USS Rudderow (DE 224).
GENERAL INFORMATION

Length: “Long hull” 306' 0" x 300' 0"

Molded Beam: 37' 0"

Displacement: 1,450 long tons standard; 1,810 full load.

Draft: Light: 9' 7"; Deep: 13' 9"

Designed Complement: Officers, 15; Enlisted, 198.

Shaft Horsepower: 12,000

Speed: Trial: 23.6 knots; Service: 24 knots

Screws: Two.

Rudders: Two.

Bridge: Low, enclosed.

Stack: One.

ARMAMENT

Gun battery: 2 x 5-inch/38 caliber dual purpose guns.

Initial: 2 x twin 40mm Bofors.

Later: 1 x quad and 3 x twin 40mm Bofors.

Short range: 8 or 10 x single 20mm Oerlikon.

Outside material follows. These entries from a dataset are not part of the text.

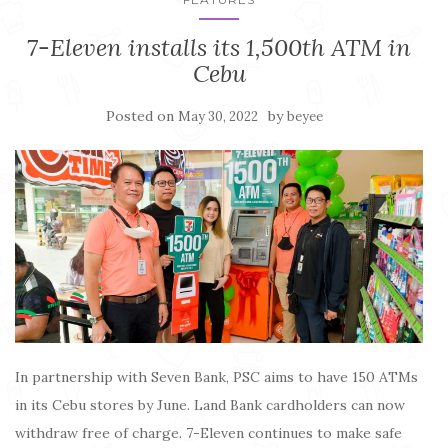
7-Eleven installs its 1,500th ATM in
Cebu
Posted on
by
May 30, 2022
beyee
In partnership with Seven Bank, PSC aims to have 150 ATMs
in its Cebu stores by June. Land Bank cardholders can now
withdraw free of charge. 7-Eleven continues to make safe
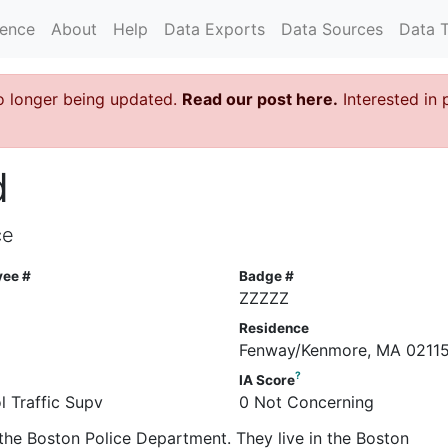
rence
About
Help
Data Exports
Data Sources
Data 
o longer being updated.
Read our post here.
Interested in 
d
ce
yee #
Badge #
6
ZZZZZ
Residence
Fenway/Kenmore, MA 0211
?
IA Score
l Traffic Supv
0 Not Concerning
the Boston Police Department. They live in the Boston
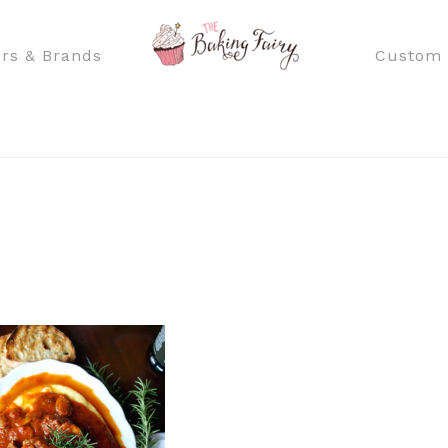
rs & Brands
Custom 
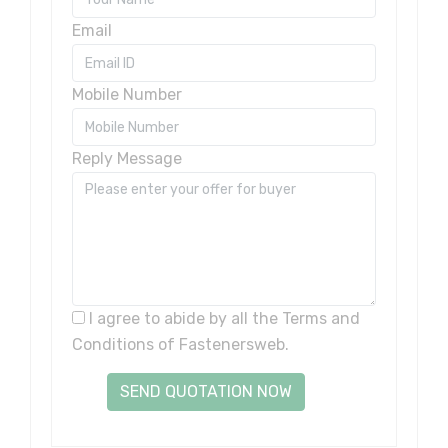
Email
Mobile Number
Reply Message
I agree to abide by all the
Terms and
Conditions
of Fastenersweb.
SEND QUOTATION NOW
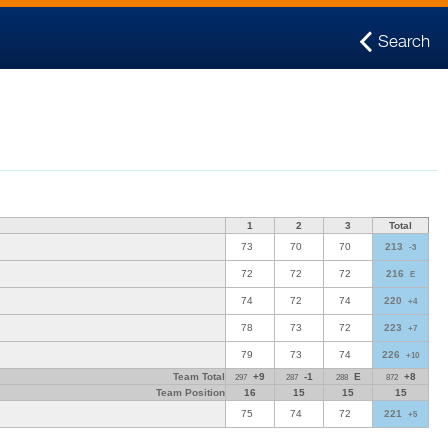
Search
1
2
3
Total
73
70
70
213
-3
72
72
72
216
E
74
72
74
220
+4
78
73
72
223
+7
79
73
74
226
+10
Team Total
+9
-1
E
+8
297
287
288
872
Team Position
16
15
15
15
75
74
72
221
+5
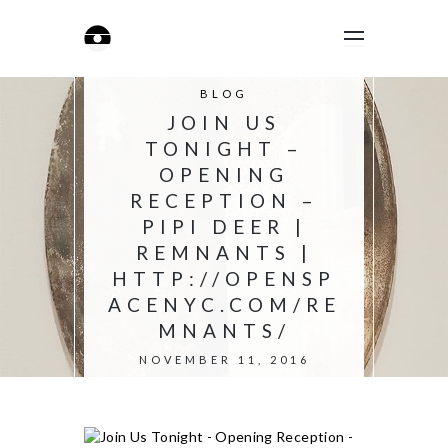
BLOG
JOIN US
TONIGHT –
OPENING
RECEPTION –
PIPI DEER |
REMNANTS |
HTTP://OPENSP
ACENYC.COM/RE
MNANTS/
NOVEMBER 11, 2016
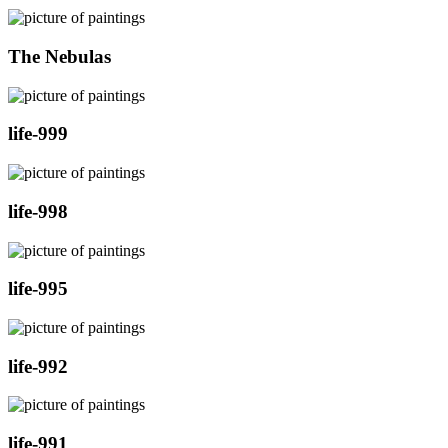
The Nebulas
life-999
life-998
life-995
life-992
life-991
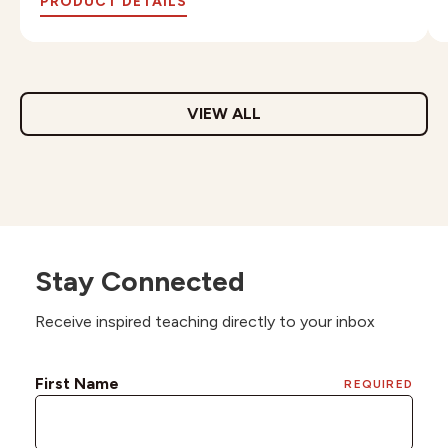
PRODUCT DETAILS
VIEW ALL
Stay Connected
Receive inspired teaching directly to your inbox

Anti-submarine battery: 2 x depth charge tracks, 8 x depth charge projectors, 1 x Hedgehog.

The Rudderow class TEV (Turbo Electric 5-inch) type first appeared in 1944. The design matched two 5-inch/38 cal. guns with a Buckley-class (TE) hull and 12,000 shp powerplant. It also introduced a low, enclosed bridge, which it shared with the John C. Butler class (WGT).

Seventy-two Rudderows were built; 69 were completed by the time of the surrender of Japan on 2 September 1945, two more followed later in September and one in November.

Only 21 Rudderows saw service as destroyer escorts. The last 47 TEVs delivered before World War II ended were commissioned as APDs; one other was converted as an APD after completion as a DE. Three other APDs were completed postwar.


BUILDERS

Six yards participated in the building program: Bethlehem-Hingham and Quincy, Consolidated, Defoe, and the navy yards at Charleston and Philadelphia.

LOSSES AND DECORATIONS

TEVs in the US Navy sustained no losses during World War II and received no citations or commendations.